Mr Taylor found that very disturbing and in our view rightfully so because the practice thus far at that detention centre has been that at the time such an inspection occurs the detainee is present. They may not necessarily always give prior notice of these impromptu inspections, if you will, but at the time of the occurrence when they are carried out the detainee is usually present. In this case at the time of the inspection on the 25th Mr Taylor was not present and post the inspection, subsequent to it, he was not advised of it until he inquired.
Now, Mr Taylor has since the course of this morning been undertaking an exercise to ascertain what if any materials are missing from the room. He does believe that materials have been looked into and/or are missing. He is just not sure of what has, if you will, been inspected. So he has spent this morning going through his materials. He doesn't know the extent of the breach and he tells me that it will take perhaps almost a week to go through the over one million documents. I am not sure if it's documents or pages, but the material is in excess of a million pages that he has in the room.
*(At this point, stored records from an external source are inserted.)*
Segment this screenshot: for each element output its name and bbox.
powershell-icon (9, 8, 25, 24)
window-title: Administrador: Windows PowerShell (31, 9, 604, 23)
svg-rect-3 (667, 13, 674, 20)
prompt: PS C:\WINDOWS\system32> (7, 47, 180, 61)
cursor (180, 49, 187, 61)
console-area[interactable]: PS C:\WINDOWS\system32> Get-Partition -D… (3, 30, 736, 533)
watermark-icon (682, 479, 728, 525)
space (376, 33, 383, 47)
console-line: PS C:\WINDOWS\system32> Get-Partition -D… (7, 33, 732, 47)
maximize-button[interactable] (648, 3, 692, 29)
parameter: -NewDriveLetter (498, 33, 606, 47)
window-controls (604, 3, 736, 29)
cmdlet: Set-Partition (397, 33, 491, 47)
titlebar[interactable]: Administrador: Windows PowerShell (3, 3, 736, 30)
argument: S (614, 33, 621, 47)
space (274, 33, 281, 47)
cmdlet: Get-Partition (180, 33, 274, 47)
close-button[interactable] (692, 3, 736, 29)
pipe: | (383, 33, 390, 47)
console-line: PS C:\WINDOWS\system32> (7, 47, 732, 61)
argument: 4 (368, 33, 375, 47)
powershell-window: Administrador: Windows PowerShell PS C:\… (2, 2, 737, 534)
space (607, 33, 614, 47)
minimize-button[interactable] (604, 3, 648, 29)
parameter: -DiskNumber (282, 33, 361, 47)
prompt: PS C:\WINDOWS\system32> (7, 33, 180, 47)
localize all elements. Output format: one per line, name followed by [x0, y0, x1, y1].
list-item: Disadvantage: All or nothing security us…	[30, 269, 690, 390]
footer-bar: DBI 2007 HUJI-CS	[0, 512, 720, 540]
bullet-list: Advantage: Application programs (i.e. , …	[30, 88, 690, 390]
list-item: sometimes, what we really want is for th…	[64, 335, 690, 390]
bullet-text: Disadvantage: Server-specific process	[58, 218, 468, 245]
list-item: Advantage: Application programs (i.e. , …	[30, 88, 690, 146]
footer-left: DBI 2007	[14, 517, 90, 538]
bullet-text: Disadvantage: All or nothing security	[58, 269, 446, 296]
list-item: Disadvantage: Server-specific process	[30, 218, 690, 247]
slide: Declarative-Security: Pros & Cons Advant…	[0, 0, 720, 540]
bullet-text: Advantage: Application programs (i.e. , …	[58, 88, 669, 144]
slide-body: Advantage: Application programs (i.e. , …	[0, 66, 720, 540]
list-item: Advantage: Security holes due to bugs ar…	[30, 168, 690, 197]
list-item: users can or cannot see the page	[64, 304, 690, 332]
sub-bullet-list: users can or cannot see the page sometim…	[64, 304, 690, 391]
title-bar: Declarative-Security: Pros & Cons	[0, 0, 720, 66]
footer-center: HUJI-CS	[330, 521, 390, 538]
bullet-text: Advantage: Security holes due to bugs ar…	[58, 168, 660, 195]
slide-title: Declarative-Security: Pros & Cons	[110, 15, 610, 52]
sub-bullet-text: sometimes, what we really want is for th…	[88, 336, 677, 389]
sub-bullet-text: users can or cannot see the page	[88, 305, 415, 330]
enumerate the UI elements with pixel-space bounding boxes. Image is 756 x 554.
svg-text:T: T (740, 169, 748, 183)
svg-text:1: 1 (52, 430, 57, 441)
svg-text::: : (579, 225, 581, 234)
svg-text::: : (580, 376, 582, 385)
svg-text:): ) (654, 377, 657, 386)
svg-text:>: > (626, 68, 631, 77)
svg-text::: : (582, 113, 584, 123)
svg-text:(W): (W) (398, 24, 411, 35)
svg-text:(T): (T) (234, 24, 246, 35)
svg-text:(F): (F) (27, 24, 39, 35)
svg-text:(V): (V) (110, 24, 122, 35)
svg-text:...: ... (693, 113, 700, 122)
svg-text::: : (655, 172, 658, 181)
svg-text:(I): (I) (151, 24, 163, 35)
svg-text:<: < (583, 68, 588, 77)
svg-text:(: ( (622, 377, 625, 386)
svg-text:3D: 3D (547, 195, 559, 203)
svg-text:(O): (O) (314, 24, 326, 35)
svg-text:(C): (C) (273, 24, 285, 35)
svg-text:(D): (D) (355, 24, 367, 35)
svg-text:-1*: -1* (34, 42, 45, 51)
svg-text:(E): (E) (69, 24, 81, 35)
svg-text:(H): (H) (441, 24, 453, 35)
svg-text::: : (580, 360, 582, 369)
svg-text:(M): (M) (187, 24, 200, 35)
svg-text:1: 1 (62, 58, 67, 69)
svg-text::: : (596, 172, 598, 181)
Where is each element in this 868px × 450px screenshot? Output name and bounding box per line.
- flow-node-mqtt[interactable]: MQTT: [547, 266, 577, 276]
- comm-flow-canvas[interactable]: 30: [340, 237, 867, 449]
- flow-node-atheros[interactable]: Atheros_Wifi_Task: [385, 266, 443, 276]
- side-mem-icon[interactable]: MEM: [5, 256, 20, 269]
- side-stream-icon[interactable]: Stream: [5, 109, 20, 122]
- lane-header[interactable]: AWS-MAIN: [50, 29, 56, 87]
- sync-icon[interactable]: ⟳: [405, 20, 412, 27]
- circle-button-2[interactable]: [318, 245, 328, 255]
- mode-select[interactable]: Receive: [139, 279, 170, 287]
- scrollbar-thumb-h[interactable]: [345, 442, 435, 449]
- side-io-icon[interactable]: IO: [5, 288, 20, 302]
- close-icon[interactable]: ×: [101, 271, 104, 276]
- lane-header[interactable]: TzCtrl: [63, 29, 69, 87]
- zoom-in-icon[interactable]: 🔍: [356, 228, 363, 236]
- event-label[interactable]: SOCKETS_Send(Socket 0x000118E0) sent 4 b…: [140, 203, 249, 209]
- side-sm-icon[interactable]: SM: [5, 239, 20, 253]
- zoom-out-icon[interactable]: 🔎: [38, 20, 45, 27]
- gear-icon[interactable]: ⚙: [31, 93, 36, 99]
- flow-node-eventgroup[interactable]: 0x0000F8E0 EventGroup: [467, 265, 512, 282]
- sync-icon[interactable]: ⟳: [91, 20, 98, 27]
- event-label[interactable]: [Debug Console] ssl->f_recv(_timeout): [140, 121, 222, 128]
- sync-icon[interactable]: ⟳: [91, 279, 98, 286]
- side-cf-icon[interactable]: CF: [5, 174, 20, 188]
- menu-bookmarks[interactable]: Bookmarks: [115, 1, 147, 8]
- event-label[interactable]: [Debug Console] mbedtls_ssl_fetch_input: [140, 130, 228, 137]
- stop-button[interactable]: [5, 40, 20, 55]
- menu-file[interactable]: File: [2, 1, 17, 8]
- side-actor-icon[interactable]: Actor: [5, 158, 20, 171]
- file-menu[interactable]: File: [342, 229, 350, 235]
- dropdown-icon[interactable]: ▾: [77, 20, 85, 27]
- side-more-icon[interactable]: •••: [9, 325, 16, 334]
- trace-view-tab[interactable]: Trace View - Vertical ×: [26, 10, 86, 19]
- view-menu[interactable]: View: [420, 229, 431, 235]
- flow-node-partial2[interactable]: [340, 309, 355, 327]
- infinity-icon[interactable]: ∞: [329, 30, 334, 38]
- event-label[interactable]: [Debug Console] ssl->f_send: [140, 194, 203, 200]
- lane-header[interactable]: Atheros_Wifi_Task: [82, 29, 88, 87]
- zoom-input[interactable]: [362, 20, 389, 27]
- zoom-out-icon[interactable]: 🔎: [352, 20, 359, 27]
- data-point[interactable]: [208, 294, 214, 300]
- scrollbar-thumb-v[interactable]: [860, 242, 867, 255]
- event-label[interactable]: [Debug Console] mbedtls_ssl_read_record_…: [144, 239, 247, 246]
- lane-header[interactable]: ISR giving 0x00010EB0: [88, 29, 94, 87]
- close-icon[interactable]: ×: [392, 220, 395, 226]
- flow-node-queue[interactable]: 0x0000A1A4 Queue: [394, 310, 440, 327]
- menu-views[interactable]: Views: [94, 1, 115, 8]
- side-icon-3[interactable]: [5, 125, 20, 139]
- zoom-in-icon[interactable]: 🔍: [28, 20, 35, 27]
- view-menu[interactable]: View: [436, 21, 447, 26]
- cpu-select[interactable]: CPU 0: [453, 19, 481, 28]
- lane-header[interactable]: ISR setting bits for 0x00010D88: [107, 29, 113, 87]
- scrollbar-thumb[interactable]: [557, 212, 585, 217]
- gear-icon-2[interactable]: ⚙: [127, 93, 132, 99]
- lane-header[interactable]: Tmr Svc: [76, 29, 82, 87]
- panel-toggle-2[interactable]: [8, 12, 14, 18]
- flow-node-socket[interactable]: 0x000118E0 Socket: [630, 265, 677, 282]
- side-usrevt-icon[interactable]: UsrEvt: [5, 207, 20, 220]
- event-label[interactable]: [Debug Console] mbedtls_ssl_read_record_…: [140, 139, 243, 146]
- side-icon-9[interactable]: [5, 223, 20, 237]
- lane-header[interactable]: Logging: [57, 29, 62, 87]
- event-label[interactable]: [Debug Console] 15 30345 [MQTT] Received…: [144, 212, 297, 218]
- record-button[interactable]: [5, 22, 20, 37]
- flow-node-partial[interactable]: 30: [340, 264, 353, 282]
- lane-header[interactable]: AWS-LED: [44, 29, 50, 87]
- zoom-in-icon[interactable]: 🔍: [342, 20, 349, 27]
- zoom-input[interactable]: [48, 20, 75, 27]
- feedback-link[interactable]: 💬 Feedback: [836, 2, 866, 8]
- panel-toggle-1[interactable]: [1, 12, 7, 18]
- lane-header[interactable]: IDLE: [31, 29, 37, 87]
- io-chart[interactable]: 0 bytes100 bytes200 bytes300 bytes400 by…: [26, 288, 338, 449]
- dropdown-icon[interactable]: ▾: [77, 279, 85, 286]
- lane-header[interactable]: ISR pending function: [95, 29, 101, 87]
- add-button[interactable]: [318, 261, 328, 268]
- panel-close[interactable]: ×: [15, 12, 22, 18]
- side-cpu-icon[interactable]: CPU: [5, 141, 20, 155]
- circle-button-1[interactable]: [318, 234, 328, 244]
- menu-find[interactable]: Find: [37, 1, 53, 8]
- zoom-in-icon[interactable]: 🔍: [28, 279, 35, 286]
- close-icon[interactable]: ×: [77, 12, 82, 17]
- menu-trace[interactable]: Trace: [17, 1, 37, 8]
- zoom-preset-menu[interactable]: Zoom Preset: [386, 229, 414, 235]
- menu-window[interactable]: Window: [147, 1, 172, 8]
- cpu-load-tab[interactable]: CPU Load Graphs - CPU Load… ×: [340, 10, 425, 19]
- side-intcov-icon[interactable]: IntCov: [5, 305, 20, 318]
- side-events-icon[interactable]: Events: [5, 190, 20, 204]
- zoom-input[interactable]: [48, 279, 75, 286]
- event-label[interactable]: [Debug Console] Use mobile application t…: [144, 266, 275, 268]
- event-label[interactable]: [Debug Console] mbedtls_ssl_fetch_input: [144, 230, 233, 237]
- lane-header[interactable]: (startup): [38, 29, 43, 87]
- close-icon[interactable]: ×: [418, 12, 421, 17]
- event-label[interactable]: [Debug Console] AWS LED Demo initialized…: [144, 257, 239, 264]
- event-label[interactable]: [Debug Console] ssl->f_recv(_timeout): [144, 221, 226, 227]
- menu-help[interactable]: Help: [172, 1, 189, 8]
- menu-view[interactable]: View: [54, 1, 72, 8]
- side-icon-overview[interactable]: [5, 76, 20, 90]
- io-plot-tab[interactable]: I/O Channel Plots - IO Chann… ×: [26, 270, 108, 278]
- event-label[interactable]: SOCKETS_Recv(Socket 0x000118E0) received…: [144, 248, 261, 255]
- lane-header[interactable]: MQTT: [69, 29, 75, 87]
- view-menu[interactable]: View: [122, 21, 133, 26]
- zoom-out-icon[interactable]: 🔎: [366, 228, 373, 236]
Regarding your Honour's primary concern at this point or as indicated previously whether or not there is the possibility of proceeding today he advises me that he can be here during the afternoon session at 2.30 p.m. In fact he is dressed, ready and willing and able to come to court. He is just very disturbed at this turn of events. The information in that room extends beyond materials in this case and include his private personal papers. Your Honours can imagine what those might be, his religious materials and the like and personal thoughts. So this is a very serious matter.
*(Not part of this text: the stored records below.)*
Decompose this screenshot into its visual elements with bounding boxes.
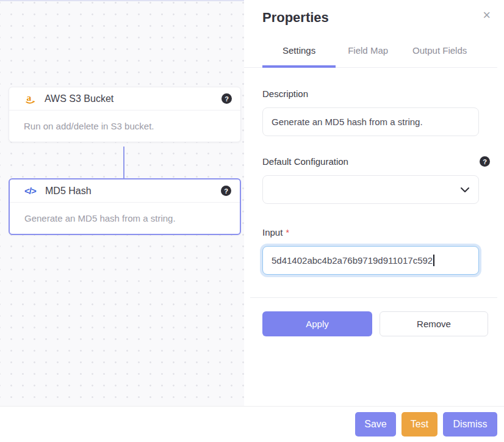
node-description: Generate an MD5 hash from a string. bbox=[10, 203, 240, 234]
chevron-down-icon bbox=[460, 187, 470, 193]
test-button[interactable]: Test bbox=[401, 412, 437, 437]
text-caret bbox=[433, 255, 434, 266]
node-description: Run on add/delete in S3 bucket. bbox=[9, 111, 240, 142]
node-title: AWS S3 Bucket bbox=[45, 93, 221, 104]
input-field[interactable]: 5d41402abc4b2a76b9719d911017c592 bbox=[262, 246, 479, 275]
amazon-icon: a bbox=[24, 92, 38, 106]
code-icon: </> bbox=[24, 186, 39, 196]
panel-divider bbox=[250, 297, 497, 298]
description-input-value: Generate an MD5 hash from a string. bbox=[272, 117, 423, 127]
tab-bar: Settings Field Map Output Fields bbox=[244, 45, 497, 68]
close-icon[interactable]: × bbox=[483, 9, 491, 22]
default-configuration-section: Default Configuration ? bbox=[262, 156, 479, 204]
node-title: MD5 Hash bbox=[45, 186, 221, 197]
help-icon[interactable]: ? bbox=[221, 93, 232, 104]
node-header: a AWS S3 Bucket ? bbox=[9, 87, 240, 111]
node-connector-line bbox=[123, 147, 124, 179]
input-label: Input bbox=[262, 227, 283, 237]
action-button-row: Apply Remove bbox=[262, 311, 488, 336]
remove-button[interactable]: Remove bbox=[380, 311, 488, 336]
description-label: Description bbox=[262, 89, 479, 99]
tab-field-map[interactable]: Field Map bbox=[336, 45, 400, 68]
dismiss-button[interactable]: Dismiss bbox=[443, 412, 497, 437]
apply-button[interactable]: Apply bbox=[262, 311, 372, 336]
tab-settings[interactable]: Settings bbox=[262, 45, 336, 68]
help-icon[interactable]: ? bbox=[480, 156, 490, 167]
workflow-canvas[interactable]: a AWS S3 Bucket ? Run on add/delete in S… bbox=[0, 0, 244, 406]
node-header: </> MD5 Hash ? bbox=[10, 179, 240, 203]
footer-bar: Save Test Dismiss bbox=[0, 406, 504, 442]
default-configuration-select[interactable] bbox=[262, 175, 479, 204]
input-field-value: 5d41402abc4b2a76b9719d911017c592 bbox=[272, 255, 433, 266]
tab-output-fields[interactable]: Output Fields bbox=[400, 45, 479, 68]
input-section: Input * 5d41402abc4b2a76b9719d911017c592 bbox=[262, 227, 479, 275]
description-input[interactable]: Generate an MD5 hash from a string. bbox=[262, 107, 479, 136]
node-aws-s3-bucket[interactable]: a AWS S3 Bucket ? Run on add/delete in S… bbox=[9, 87, 241, 142]
help-icon[interactable]: ? bbox=[221, 186, 231, 196]
svg-text:a: a bbox=[27, 92, 32, 103]
required-asterisk: * bbox=[286, 228, 289, 237]
panel-title: Properties bbox=[262, 10, 329, 26]
save-button[interactable]: Save bbox=[355, 412, 396, 437]
description-section: Description Generate an MD5 hash from a … bbox=[262, 89, 479, 136]
default-configuration-label: Default Configuration bbox=[262, 156, 348, 167]
properties-panel: Properties × Settings Field Map Output F… bbox=[244, 0, 504, 406]
node-md5-hash[interactable]: </> MD5 Hash ? Generate an MD5 hash from… bbox=[9, 178, 241, 235]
So, in the totality of the circumstances, I make another application on behalf of Mr Taylor, which is that the proceedings be adjourned until 2.30 p.m. this afternoon. I have informally advised Mr Townsend that transport might be needed at that time. That's my first application.
My second application would be that your Honours order the Registry to undertake an investigation of this matter to ascertain what was done on Monday in that room by these detention centre officers and when the investigation is completed there might be further applications coming from the Defence.
The last point of which I can alert the Court to is Mr Griffiths's absence. We have not been able to reach Mr Griffiths. Mr Munyard has tried repeatedly and there is a measure of concern on our part that we have not been able to do so. We are considering sending someone to his flat to ascertain his whereabouts. That's what I know, Madam President.